A Spec ECU and datalogger system will be made compulsory in MotoGP from 2014, governing body the FIM has announced

Factory teams will however be granted the allowance of being able to use their own software systems, but only if they also agree to run on 20, rather than 24, litres of fuel for each race.

The FIM stressed however that the changes will only become law at the successful conclusion of negotiations between Dorna and the manufacturers over the supply of prototype chassis and engines.

The announcement comes after months of debate about the sport's future.

Honda threatened it could quit should the introduction of 2013's optional ECU system pave the way for a mandatory policy.

Click here to read what MotoGP's ECU row could mean for the sport's future

The impasse has effectively been solved by the decision to allow the factory teams to use their own software systems at the expense of four litres of fuel.

In addition to that change, factory teams will only be permitted the use of five engines over one season, compared to 12 engines for every other team. Engine development will be frozen during the season.

With Suzuki being heavily linked with a 2014 return, the FIM also confirmed that a new factory outfit would be allowed nine engines in its first season.

Dorna chief Carmelo Ezpeleta said he expected a deal for the factory teams to supply prototype machinery at a set cost, as reported by AUTOSPORT last month, to be imminent.

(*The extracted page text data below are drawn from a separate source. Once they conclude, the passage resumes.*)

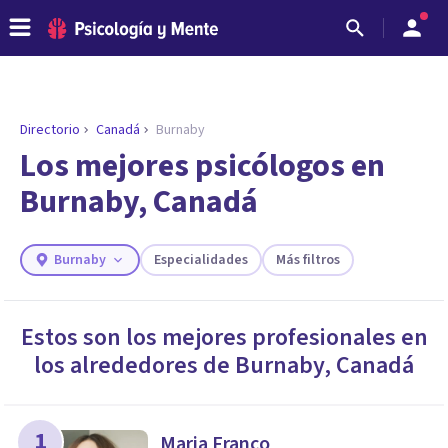
Directorio
Canadá
Burnaby
ENCONTRAR MI TERAPEUTA
¿Necesitas ayuda para encontrar el
Los mejores psicólogos en
psicólogo adecuado?
Burnaby, Canadá
Responde a unas breves preguntas y te ofreceremos
los profesionales que más se ajustan a tus
necesidades.
Burnaby
Especialidades
Más filtros
Responder cuestionario
Estos son los mejores profesionales en
los alrededores de
Burnaby
,
Canadá
1
Maria Franco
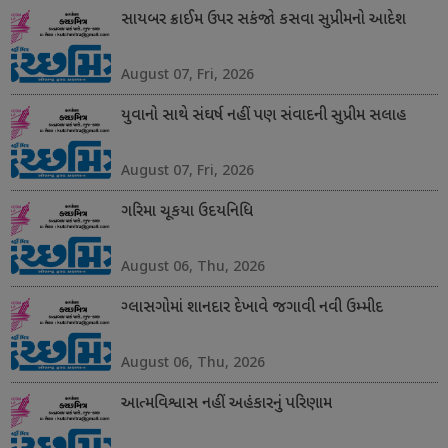
સાયબર ક્રાઈમ ઉપર સકંજો કસવા સુપ્રીમનો આદેશ
August 07, Fri, 2026
યુવાનો સાથે સંઘર્ષ નહીં પણ સંવાદની સુપ્રીમ સલાહ
August 07, Fri, 2026
ગરિમા ચૂકયા ઉદયનિધિ
August 06, Thu, 2026
ગ્લાસગોમાં શાનદાર દેખાવે જગાવી નવી ઉમ્મીદ
August 06, Thu, 2026
આત્મવિશ્વાસ નહીં અહંકારનું પરિણામ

The FIM has set a deadline of the first race of 2013, effectively 31 March, for contract talks to be concluded. Should they fail, spec ECU systems are not certain be written into the sport's regulations.

"We'll do a commercial deal with the manufacturers to have satellite bikes leased for a maximum price of 1.5 million Euros," Ezpeleta told Gazzetta dello Sport.

"Purchasing the bikes for others will cost 1 million instead: Honda has already agreed, probably Yamaha will do so too and Ducati is welcome to as well.

"I'll ask each manufacturer for the bikes, based on teams' requests, while I'll directly guarantee for the payments."

Alongside the MotoGP changes, the FIM announced that Moto2 will now operate a minimum weight of 215kg for bike and rider. The current regulations impose only a minimum bike weight.